Macroeconomic stability, according to the CBN brief quoted above is defined  “as a function of price stability, which is, the ability of a Central Bank to moderate inflation, attain stable interest and exchange rates and create a conducive investment climate for long term growth and development”.XX

“Inflation impacts negatively on all income earners and consequently adversely affects our standard of living.  In growth focused economies, inflation is regarded as intolerably high if it approaches 3%, and this may be contrasted with consistently double digit inflation in Nigeria over the last two decades!  Lending rates for commerce and industry in progressive economies hardly exceeds 9%; check Japan’s less than 1% against the 25%+ for such loans in Nigeria.

Exchange rates in successful economies recognize the simple laws of demand and supply; in other words, a country’s exchange rate would be stronger in the face of rapidly increasing foreign revenue, especially if its imports values remain largely unchanged or indeed fall.  Contrast this with the naira experience which has suffered tremendous downward pressure in spite of quadrupling foreign income over the years!

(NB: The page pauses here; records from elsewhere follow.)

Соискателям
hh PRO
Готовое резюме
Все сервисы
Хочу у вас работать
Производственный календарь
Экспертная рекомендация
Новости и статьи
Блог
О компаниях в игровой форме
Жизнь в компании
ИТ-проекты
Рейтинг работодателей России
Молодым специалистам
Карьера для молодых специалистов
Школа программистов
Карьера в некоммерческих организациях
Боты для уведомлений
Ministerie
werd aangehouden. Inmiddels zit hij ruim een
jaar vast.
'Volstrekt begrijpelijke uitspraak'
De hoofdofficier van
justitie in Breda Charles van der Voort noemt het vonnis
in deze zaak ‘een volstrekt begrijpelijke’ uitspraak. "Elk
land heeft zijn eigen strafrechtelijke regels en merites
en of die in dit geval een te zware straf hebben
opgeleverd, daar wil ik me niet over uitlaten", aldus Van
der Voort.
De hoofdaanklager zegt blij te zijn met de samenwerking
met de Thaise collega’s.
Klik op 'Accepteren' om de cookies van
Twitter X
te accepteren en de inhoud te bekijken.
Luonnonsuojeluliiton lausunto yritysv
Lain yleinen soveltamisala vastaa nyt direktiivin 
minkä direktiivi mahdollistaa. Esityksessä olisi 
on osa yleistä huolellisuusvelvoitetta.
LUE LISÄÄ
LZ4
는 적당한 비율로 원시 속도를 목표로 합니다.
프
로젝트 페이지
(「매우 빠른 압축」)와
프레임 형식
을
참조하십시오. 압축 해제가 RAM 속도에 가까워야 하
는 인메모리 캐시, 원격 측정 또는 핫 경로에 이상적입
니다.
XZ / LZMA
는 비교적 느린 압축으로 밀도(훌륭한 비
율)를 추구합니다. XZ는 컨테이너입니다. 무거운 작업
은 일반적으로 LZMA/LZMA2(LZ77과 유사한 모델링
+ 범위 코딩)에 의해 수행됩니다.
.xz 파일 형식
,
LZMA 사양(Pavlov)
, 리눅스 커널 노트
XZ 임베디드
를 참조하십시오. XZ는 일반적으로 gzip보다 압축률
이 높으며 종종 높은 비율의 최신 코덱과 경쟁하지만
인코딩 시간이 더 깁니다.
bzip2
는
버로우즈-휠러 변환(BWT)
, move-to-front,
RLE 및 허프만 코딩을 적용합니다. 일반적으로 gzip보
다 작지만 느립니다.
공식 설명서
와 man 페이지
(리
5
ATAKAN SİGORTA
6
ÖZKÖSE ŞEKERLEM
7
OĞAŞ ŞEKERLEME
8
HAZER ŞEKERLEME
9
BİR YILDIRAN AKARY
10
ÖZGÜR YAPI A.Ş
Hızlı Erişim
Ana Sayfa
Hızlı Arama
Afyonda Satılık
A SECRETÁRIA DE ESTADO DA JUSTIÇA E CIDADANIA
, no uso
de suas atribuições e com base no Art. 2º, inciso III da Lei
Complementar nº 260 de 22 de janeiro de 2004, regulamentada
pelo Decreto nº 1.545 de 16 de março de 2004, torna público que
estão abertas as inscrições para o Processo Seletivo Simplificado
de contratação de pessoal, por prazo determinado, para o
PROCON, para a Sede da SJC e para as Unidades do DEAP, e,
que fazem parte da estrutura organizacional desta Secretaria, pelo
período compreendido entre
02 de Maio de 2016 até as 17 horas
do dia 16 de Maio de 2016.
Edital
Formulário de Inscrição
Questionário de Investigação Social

A graphic example is the naira rate of N80=$1 in 1996 when our total foreign reserves of $4bn provided imports cover for just four months, as against our foreign reserves of over $60bn providing over 36 months imports cover in 2008, yet our naira fell to N140=$1 by the end of that year!  Indeed, our current reserves of about $40bn still provides us with possibly 15 – 20 months imports cover, but the naira is still falling to nearly N152=$1 as at last week!

“What you may ask is the impact of these anomalies to economic growth.  Well, to start with, serious economies recognize the role of interest rate as a driver of economic development.  They recognize that investors and entrepreneurs will refrain from initiating expansion or indeed an industrial concept if the cost of borrowing is prohibitive.

A loan taken at over 20% would almost double in three years, possibly even before the project for which the loan is taken is fully operational.  Reduced investment means fewer jobs, and fewer jobs mean less income, not only as tax revenue to government, but also a depletion of total disposable income in the economy.  This in turn creates an impediment for the survival of existing industries which depend on a larger base of disposable income.  With an interest rate level of over 20%, it is not surprising that we have over 50% of Nigerians unemployed and inevitably, we are now reaping the reward of increasing insecurity.

“The unfortunate inverse relationship between the naira and our foreign reserves is also responsible for the collapse of industries and depletion in the purchasing power of the naira.

Indeed, if our exchange rate mechanism recognizes the laws of demand and supply, fuel prices will fall, deregulation will become possible with all the attendant advantages and industrial raw materials will fall in prices and price stability will be maintained in the economy with increasing employment!